Dataset entries
%%
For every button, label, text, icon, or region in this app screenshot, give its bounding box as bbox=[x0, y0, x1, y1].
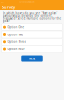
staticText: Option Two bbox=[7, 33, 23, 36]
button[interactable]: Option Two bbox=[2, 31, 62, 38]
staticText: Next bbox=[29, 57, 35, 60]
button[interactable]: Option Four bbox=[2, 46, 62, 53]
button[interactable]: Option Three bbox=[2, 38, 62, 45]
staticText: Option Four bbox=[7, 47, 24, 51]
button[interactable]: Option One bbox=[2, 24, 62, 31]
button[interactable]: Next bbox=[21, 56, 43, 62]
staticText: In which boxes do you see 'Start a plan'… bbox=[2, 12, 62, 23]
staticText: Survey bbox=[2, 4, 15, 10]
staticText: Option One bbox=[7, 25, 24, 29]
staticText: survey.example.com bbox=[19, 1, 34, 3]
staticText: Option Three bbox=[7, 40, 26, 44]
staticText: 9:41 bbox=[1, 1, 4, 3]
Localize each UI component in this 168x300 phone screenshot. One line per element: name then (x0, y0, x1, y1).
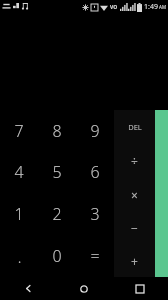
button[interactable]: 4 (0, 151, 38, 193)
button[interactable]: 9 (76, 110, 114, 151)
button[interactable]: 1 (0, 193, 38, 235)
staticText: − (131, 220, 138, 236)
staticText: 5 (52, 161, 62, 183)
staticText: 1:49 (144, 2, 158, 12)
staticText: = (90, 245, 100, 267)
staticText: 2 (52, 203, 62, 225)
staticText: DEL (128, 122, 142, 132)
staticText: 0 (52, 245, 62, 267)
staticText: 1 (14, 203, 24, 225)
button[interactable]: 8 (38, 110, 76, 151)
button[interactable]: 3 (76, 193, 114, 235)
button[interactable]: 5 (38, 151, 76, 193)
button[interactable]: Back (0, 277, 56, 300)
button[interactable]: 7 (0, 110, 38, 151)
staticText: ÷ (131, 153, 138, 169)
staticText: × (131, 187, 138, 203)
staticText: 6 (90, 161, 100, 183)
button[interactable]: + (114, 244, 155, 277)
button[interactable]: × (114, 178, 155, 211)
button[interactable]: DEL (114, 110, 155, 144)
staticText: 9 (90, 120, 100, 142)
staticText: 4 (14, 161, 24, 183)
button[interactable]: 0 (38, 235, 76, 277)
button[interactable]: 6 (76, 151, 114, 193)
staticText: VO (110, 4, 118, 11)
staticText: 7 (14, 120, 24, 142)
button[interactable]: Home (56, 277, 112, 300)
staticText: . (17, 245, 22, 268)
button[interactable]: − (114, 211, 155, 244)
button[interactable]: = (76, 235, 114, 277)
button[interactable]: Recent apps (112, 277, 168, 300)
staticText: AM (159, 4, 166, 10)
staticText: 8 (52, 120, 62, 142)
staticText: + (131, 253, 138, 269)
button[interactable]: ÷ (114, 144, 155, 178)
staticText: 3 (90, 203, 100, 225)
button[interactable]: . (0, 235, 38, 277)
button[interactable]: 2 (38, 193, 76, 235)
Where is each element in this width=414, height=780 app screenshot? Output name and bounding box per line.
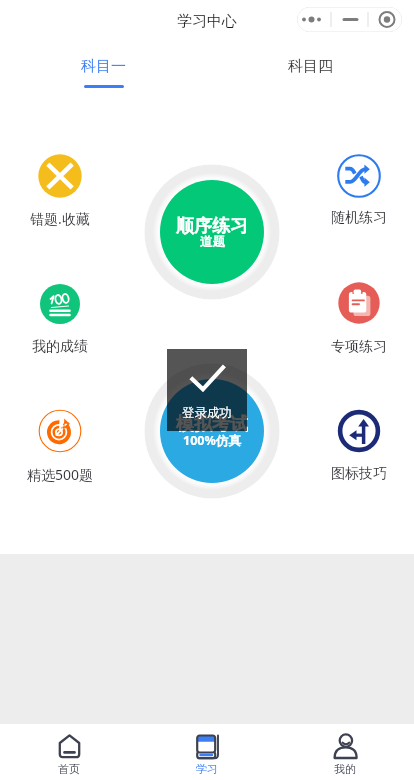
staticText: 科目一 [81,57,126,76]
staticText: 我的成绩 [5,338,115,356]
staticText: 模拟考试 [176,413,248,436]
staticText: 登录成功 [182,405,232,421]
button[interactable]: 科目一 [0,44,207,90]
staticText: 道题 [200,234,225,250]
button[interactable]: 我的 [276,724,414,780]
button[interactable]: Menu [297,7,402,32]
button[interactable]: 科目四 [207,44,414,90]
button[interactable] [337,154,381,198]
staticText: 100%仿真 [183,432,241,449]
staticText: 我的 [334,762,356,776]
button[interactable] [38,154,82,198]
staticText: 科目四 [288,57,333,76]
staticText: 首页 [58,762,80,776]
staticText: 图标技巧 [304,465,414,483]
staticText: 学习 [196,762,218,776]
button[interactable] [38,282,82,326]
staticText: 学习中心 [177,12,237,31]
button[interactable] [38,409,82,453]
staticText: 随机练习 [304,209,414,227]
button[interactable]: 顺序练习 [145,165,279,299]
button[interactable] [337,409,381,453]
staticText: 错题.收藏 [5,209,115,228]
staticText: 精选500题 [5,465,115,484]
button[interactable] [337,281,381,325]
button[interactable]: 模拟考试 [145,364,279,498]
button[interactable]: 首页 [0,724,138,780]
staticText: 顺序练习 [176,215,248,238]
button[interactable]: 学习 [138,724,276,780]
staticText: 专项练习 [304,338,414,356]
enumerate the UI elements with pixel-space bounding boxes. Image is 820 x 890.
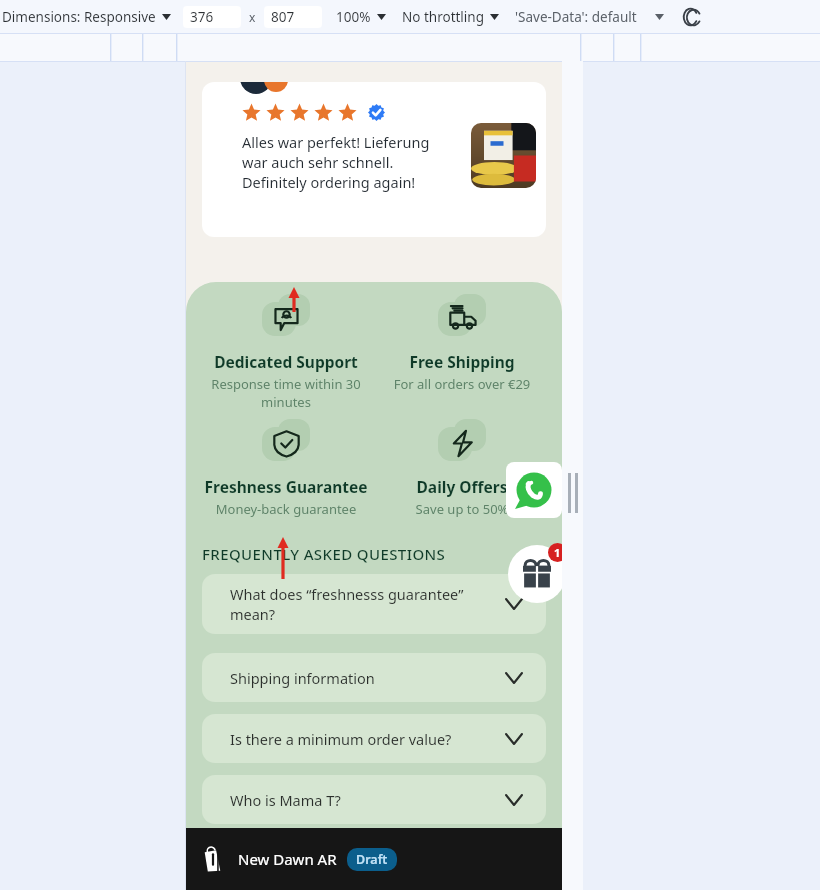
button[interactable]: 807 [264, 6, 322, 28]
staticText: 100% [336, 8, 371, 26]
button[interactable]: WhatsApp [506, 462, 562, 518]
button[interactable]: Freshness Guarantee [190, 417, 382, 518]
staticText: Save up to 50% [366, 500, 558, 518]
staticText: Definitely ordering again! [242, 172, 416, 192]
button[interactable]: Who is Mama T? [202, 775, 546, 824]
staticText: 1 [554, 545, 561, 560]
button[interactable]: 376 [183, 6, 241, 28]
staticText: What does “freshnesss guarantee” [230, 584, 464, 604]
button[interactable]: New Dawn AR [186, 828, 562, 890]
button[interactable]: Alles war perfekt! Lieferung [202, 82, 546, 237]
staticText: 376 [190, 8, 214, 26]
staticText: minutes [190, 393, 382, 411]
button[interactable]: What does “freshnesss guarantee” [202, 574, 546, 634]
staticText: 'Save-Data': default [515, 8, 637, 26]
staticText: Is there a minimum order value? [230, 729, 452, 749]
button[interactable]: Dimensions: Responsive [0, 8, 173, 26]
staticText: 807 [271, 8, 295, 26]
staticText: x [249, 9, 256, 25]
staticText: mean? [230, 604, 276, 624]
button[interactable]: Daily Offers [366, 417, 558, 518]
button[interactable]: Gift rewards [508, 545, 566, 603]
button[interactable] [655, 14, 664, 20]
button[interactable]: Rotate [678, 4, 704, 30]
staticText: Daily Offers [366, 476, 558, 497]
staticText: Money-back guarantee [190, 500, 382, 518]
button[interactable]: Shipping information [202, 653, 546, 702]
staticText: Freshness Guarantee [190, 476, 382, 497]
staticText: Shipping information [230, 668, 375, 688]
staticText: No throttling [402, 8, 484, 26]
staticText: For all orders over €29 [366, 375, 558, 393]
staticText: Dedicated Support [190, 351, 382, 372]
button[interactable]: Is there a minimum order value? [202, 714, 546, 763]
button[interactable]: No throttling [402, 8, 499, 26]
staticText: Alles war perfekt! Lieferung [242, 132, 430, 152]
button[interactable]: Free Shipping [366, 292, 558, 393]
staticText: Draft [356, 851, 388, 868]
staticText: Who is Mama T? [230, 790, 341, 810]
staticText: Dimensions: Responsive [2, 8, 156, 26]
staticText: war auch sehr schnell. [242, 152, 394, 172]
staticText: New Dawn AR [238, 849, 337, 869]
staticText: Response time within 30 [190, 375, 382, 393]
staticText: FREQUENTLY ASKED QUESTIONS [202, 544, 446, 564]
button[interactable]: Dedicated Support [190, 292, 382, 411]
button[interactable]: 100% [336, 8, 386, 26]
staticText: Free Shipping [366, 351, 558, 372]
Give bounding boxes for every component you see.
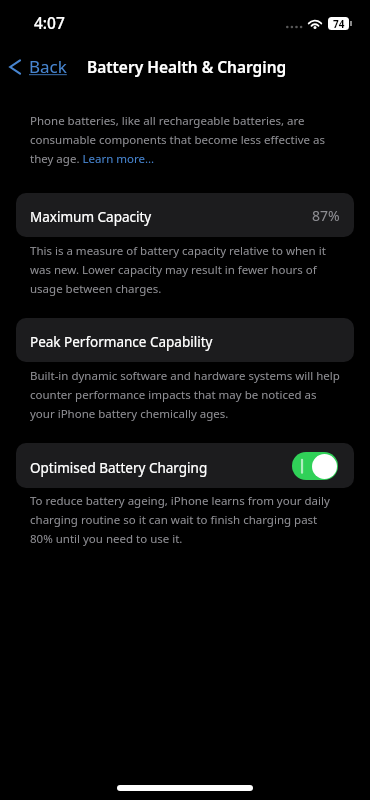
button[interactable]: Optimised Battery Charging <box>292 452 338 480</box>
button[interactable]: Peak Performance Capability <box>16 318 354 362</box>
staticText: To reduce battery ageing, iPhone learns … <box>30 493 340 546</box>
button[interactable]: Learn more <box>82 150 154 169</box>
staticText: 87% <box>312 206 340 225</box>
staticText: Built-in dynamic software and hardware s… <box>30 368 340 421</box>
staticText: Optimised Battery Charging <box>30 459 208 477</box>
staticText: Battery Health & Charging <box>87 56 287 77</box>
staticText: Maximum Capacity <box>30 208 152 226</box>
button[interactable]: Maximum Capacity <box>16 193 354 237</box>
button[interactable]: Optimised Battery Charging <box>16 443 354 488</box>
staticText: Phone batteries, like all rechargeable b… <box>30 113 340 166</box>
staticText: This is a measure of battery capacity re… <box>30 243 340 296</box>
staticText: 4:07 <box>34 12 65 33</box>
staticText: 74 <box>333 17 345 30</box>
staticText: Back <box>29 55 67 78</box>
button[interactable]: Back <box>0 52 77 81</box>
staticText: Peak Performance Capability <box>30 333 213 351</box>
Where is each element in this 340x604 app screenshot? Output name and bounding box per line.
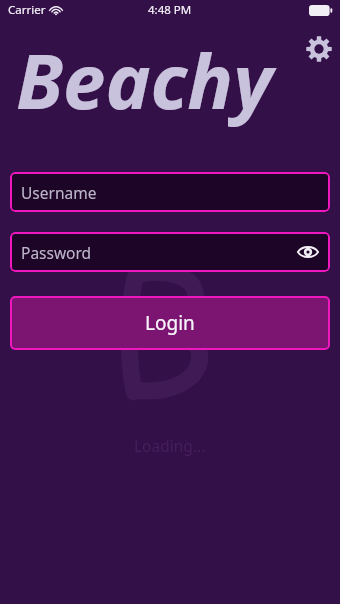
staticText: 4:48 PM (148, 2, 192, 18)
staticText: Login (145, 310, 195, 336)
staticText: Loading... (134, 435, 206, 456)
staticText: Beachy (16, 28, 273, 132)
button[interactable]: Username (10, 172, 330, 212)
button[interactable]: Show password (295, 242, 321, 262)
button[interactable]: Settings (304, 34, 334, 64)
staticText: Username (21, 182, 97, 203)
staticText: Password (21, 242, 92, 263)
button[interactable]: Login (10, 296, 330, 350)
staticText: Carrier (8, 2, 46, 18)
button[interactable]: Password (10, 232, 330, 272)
%%
## [ASSIGNMENT]
Copy each line above where "Performance" appears.

## [COMPLETED EXERCISE]
button[interactable]: Peak Performance Capability <box>16 318 354 362</box>
staticText: Peak Performance Capability <box>30 333 213 351</box>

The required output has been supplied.